Mas aún no había amanecido.

y ya por todos fue sabido:

desinterés llevóle allí.

¡Quien no lo tiene es muy feliz!

¡Y así nos va a nosotros! Somos gentes correctas; nos ayudamos el uno al otro; no robamos, no matamos, no in­cendiamos. Y por eso puede decirse que nos estamos hundiendo más y más, y que la canción se aplica a nosotros mismos, y que las sopas se van haciendo raras, y que si fuésemos ladrones y asesinos posiblemente estaríamos hartos. Porque las virtudes no dan rendimiento, tan sólo las maldades; así es este mundo, y no tendría que ser así.

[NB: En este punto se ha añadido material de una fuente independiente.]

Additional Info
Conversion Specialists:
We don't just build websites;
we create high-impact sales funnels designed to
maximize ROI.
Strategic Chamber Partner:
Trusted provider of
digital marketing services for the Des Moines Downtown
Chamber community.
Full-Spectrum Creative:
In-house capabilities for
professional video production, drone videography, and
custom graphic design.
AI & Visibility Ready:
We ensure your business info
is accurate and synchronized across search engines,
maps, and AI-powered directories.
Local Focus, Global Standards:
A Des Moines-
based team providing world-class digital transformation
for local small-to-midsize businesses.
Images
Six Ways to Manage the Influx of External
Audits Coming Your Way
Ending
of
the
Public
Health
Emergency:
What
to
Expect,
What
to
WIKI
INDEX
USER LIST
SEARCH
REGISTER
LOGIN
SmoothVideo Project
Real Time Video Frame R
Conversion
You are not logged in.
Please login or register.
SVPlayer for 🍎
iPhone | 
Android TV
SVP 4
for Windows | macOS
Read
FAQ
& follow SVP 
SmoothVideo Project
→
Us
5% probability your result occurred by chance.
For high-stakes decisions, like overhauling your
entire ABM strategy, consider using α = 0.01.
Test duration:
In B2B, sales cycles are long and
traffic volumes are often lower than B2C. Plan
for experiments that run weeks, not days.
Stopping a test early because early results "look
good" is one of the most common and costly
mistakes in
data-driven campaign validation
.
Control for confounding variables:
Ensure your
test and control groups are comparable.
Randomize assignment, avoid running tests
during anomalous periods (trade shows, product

Aquí veis a gentes honradas:

cumplimos los diez mandamientos.

Mas no nos sirvió esto de nada.

Vos, que estáis en casas caldeadas,

ayudadnos en nuestra suerte.

¡Cuán honestos no habremos sido!

Mas aún no había amanecido,

y ya por todos fue sabido:

temor de Dios llevólos ahí.

¡Quién no lo tiene es muy feliz!

Voz. (De arriba). ¡Ea, vos ahí! ¡Subid! Hay una sopa para vosotros!

Madre Coraje. Lamb, me atragantaría con la comida. No es que sea insensato lo que dijiste. ¿Pero es ésa tu úl­tima palabra? Nos hemos llevado muy bien.

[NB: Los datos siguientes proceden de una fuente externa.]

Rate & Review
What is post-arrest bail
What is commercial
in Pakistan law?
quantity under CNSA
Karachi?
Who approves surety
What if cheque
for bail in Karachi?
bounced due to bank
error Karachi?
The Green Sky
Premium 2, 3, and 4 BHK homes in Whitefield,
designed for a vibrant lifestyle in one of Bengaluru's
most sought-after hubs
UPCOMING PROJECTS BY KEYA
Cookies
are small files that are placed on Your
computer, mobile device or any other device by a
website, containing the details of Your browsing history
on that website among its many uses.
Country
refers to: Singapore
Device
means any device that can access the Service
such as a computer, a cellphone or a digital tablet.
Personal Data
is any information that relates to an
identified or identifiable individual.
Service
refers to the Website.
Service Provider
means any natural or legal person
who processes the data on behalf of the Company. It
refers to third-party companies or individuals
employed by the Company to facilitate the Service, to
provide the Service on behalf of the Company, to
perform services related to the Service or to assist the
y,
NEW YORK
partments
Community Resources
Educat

Cocinero. Es mi última palabra. Piénsalo.

Madre Coraje. No tengo que pensarlo. Yo no la dejo aquí.

Cocinero. Muy poco razonable. Lo siento. No soy un ogro; pero la hostería es chica. Y ahora tenemos que su­bir; a ver si después tampoco resulta aquí, y habríamos cantado de balde, con el frío que hace.

Madre Coraje. Voy a buscar a Catalina.

Cocinero. Mejor que le lleves algo de lo que te den arriba. Si nos allegamos los tres, se llevarán un susto.

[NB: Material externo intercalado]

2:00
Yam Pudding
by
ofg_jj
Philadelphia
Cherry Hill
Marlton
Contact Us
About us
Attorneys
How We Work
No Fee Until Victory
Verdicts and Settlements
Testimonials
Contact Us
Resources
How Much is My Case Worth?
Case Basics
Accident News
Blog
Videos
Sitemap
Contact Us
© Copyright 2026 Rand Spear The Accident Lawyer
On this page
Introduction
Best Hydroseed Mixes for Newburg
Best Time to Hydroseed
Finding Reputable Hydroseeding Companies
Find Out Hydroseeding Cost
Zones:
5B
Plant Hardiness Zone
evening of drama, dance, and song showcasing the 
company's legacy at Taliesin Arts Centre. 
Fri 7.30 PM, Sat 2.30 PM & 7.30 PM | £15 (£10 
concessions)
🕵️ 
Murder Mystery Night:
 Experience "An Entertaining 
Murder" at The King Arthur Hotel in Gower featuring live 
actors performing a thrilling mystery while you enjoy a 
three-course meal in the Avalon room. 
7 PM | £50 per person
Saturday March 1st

(Sa­len ambos. Catalina baja de la carreta, llevando un bulto. Mira a su alrededor, para cerciorarse de que ambos se han ido. En seguida dispone junto a la rueda del carro un viejo pantalón del Cocinero y unas faldas de su madre, uno al lado de las otras de manera que se noten en seguida. Cuando ha terminado de hacerlo y se dispone a irse con su lío, vuelve Madre Coraje de la casa).

Madre Coraje. (Con un plato de sopa). ¡Catalina! ¡Ca­talina! ¿A dónde vas con ese bulto? ¿Estás dejada de Dios y del Espíritu Santo? (Revisa el bulto). ¡Ha envuelto sus cosas! ¿Estuviste escuchando? Le he dicho que no habrá caso ni con Utrecht ni con su roñosa hostería. ¿Qué vamos a hacer allí? Tú y yo no nos adaptamos a una hostería. Todavía la guerra ha de darnos bastante a las dos. (Advier­te el pantalón y las faldas). ¡Qué tonta eres! ¿Qué te parece si yo hubiese visto eso y tú no hubieras estado? (Detiene a Catalina, que quiere irse). No vayas a creer que por ti le planté en la calle. Lo hice por la carreta, sólo por ella. No me separo de la carreta; estoy acostumbrada a ella; no es por ti, es por la carreta. Nos vamos en dirección con­traria, y las cosas del cocinero las dejamos afuera, para que las encuentre ese tonto. (Sube a la carreta, y desde allí arroja algunas cosas junto al pantalón). Muy bien: ése ya salió de nuestro negocio, y otro más no entra. Y ahora nosotras dos seguimos adelante. También ha de pasar este invierno, así como pasaron los otros. Vamos, úncete pronto, puede que haya nevada.

(Ambas se uncen al carro, le dan vuelta y se van, arrastrándolo. Cuando llega el Cocinero descubre, sorprendido, sus cosas).